Beefy Boxes and Bandwidth Generously Provided by pair Networks
Problems? Is your data what you think it is?
 
PerlMonks  

RFC:A brief tutorial on Perl's native sorting facilities.

by BrowserUk (Patriarch)
on Feb 05, 2007 at 19:55 UTC ( [id://598394]=perlmeditation: print w/replies, xml ) Need Help??

It has been suggested to me that Re^3: sort array by date might make a useful addition to the tutorials section of PM?

Below is a cleaned up and somewhat proof-read version of that post for your consideration. Suggestions as to which category of the Tutorials section it belongs are are invited.


A brief tutorial on Perl's native sorting facilities.

Simple sorting using sort

The basic method of sorting in Perl is to use the built in sort function.

  1. my @sortedAlpha = sort @alphaData;

    This does pretty much exactly what you'd expect. Takes an array(*) of data, orders it ascending (smallest first) according the ordinal (ASCII**) values of the characters in the strings:

    print for sort qw[ 12 a123 a122 A123 B123 Ab123 aB123 456 1A23 1a23 ] +;; 12 ## ord('1') == 49, ord('2') == 50 1A23 ## ord('A') == 65 so this comes after. 1a23 ## ord('a') == 97 " 456 ## ord('4') == 52 " A123 ## ord('A') == 65, ord('1') == 49 " Ab123 ## ord('b') == 98 " B123 ## etc. a122 a123 aB123

    *actually a list, but ignore that for now.

    **if your data is unicode, then the unicode ordinal values are used.

  2. my @reversedSordedAlpha = sort{ $b cmp $a } @alphaData;

    Here we want the data ordered in descending (largest first) sequence, so we have(*) to use code block to alter the default ordering.

    The { $b cmp $a } part of that tells sort that we wish to perform the ordering ourselves instead of using the default as we did in 1 above (which is equivalent to { $a cmp $b }). This says that for each pair of values in the input, Perl passes them to us (as $a and $b), and we perform a comparison and return

    • -1 if $a is less than $b
    • 1 if $a is greater than $b
    • 0 if $a equals $b

    With this information, sort can correctly do what it needs to do to reorder the input appropriately.

    By using the built-in cmp operator that is specifically designed for comparing strings and producing these values, we achieve the result we are after.

    Supplying the arguments $a and $b to the function in reverse order has the effect of reversing the sort.

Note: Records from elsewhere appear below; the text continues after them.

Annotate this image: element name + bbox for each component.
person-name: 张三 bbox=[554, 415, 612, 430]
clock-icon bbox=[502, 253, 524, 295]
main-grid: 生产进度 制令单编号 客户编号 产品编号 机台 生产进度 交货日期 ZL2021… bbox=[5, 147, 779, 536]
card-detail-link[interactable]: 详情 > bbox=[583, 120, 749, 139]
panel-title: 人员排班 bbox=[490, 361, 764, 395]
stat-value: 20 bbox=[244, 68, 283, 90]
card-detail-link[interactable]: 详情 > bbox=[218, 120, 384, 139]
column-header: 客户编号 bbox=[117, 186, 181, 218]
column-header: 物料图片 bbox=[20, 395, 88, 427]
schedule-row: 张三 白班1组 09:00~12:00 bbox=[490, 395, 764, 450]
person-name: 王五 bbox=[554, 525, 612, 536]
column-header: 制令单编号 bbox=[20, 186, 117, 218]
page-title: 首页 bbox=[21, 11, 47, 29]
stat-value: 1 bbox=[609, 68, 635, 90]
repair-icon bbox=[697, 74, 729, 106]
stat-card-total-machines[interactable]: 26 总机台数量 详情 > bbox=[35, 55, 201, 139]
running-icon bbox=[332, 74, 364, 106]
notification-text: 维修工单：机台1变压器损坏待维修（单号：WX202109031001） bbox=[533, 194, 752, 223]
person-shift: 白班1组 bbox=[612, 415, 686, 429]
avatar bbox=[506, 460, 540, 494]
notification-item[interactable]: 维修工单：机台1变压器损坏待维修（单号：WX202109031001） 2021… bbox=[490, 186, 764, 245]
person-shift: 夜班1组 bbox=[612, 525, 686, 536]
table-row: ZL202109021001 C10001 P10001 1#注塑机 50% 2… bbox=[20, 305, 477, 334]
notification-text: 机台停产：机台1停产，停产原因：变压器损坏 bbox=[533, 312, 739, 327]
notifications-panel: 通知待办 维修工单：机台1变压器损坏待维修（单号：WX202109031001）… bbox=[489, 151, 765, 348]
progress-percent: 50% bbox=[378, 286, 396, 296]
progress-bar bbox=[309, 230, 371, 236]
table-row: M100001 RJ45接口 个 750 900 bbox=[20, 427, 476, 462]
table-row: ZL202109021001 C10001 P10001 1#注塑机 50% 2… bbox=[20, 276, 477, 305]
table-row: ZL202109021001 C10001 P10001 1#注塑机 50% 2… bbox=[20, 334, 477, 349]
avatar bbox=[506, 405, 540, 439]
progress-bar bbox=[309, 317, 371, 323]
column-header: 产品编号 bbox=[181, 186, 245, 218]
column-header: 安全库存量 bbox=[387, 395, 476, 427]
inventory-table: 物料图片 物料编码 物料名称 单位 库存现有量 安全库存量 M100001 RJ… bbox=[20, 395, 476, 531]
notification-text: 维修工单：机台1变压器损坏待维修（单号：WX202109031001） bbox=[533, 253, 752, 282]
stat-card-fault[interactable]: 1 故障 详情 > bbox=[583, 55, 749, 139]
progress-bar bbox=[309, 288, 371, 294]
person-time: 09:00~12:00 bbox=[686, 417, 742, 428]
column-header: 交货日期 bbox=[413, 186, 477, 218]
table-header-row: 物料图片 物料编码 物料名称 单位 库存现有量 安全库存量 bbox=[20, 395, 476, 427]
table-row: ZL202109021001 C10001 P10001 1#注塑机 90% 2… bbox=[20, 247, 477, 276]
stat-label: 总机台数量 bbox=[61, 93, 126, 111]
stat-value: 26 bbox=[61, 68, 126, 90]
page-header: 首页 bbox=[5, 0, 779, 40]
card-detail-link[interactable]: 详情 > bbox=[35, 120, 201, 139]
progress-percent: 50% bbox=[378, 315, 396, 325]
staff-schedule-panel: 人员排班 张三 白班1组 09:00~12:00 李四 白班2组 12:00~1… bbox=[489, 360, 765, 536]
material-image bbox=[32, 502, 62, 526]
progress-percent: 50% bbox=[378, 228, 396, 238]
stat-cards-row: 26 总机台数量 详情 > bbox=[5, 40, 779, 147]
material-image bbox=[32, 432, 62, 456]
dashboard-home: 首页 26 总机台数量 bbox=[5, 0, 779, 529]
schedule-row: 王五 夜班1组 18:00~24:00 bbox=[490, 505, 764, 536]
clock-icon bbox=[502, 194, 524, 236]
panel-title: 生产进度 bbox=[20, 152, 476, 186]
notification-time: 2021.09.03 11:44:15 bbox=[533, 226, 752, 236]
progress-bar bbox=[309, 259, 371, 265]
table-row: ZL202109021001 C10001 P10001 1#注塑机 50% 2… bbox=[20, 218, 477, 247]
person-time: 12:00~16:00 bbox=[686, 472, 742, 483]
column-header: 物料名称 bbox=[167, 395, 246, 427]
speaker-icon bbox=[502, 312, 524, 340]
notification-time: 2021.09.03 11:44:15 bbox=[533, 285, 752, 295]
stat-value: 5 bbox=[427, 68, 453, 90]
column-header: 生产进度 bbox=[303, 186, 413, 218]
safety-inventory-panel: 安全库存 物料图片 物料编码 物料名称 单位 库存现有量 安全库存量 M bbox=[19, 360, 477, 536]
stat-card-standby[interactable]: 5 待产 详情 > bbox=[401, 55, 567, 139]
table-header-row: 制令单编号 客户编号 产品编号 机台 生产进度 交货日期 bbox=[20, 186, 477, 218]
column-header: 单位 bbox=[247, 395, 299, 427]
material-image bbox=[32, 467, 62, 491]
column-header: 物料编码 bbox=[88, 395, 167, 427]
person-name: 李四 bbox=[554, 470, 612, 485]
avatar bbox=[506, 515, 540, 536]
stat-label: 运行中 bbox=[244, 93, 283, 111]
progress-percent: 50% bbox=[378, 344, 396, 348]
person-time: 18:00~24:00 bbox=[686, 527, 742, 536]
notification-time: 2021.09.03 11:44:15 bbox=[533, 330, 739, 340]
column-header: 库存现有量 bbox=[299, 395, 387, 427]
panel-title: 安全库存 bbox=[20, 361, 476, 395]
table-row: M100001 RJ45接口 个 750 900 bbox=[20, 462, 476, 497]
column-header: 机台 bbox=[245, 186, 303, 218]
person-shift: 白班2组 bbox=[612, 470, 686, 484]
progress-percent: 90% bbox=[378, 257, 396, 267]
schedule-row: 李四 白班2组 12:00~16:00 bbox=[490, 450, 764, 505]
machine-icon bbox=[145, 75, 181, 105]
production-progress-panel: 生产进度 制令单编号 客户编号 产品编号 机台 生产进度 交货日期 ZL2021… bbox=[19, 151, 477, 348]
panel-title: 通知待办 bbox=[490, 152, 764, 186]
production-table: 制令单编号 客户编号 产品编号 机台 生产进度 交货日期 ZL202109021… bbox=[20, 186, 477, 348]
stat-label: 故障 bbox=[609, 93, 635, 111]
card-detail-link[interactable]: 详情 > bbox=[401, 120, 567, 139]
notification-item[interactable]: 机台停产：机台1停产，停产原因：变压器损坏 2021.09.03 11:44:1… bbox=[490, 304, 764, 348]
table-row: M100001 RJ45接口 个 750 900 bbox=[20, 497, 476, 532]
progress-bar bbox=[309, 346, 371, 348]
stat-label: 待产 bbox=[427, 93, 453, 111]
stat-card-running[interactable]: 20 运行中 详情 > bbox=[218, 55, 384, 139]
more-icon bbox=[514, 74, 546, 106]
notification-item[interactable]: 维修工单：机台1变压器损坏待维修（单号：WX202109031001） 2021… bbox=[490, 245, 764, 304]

    However, if we use cmp on numeric data, we do not get the effect we want:

    print for sort{ $b cmp $a } qw[ 1 10 100 2 20 21 3 300 ];; 300 3 21 20 2 100 10 1

    For numeric data we need to use the other built-in comparison operator <=>.

    *we can also use reverse, and that may actually be quicker, but this is a tutorial and this way demonstrates the point I wish to make.

  3. my @reverseSortedNumbers = sort { $b <=> $a } @numbers;

    Using <=> produces the desired result.

    print for sort{ $b <=> $a } qw[ 1 10 100 2 20 21 3 300 ]; 300 100 21 20 10 3 2 1

    The difference is that <=> compares the (binary) numerical value of its arguments, instead of the bytewise string comparisons of the ASCII representation that cmp does.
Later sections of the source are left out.